Born in London to a prosperous Catholic family (through his mother he was related to statesman and author Sir Thomas More and the playwright John Heywood), John Donne (1572–1631) studied at Oxford University for several years but did not take a degree. He fought with Sir Walter Raleigh in two naval strikes against Spain. In 1601 Donne’s promising political career was permanently derailed by his precipitate marriage to Anne More without her father’s consent. He was briefly imprisoned, lost a very promising position with Sir Thomas Egerton, and spent years seeking political employment before finally being persuaded by King James in 1615 to become a priest of the Church of England. His life was described by Isaac Walton later in the century as having been divided into two parts. In Phase I he was “Jack Donne” of Lincoln’s Inn: when young, Donne employed a sophisticated urban wit that lent a sort of jaded tone to his earlier poetry. “The Flea” presumably appeared during this stage of his life and is a typical metaphysical poem. In Phase II he was John Donne, dean of St. Paul’s: after Donne took holy orders in 1615 his poetry became markedly less amorous and more religious in tone. His Holy Sonnets, of which “Batter my heart, three-personed God” is one, are as dense and complex as his earlier work but directed toward an exploration of his relationship with God.

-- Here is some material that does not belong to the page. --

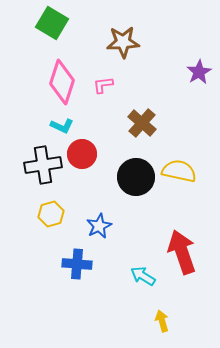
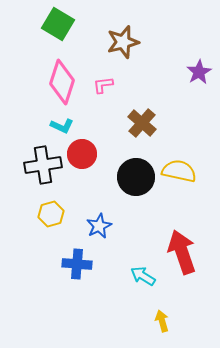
green square: moved 6 px right, 1 px down
brown star: rotated 12 degrees counterclockwise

As virtuous men pass mildly away,

And whisper to their souls to go,

Whilst some of their sad friends do say

The breath goes now, and some say, No;

 

So let us melt, and make no noise,

No tear-floods, nor sigh-tempests move;

’Twere profanation of our joys

To tell the laity our love.

 

Moving of th’ earth brings harms and fears,

Men reckon what it did and meant;

But trepidation of the spheres,

Though greater far, is innocent.

 

Dull sublunary lovers’ love

(Whose soul is sense) cannot admit

Absence, because it doth remove

Those things which elemented it.

 

But we, by a love so much refined

That our selves know not what it is,

Inter-assurèd of the mind,

Care less, eyes, lips, and hands to miss.

 

Our two souls therefore, which are one,

Though I must go, endure not yet

A breach, but an expansion,

Like gold to airy thinness beat.

 

If they be two, they are two so

As stiff twin compasses are two;

Thy soul, the fixed foot, makes no show

To move, but doth, if th’ other do.

 

And though it in the center sit,

Yet when the other far doth roam,

It leans and hearkens after it,

And grows erect, as that comes home.

 

Such wilt thou be to me, who must,

Like th’ other foot, obliquely run;

Thy firmness makes my circle just,

And makes me end where I begun.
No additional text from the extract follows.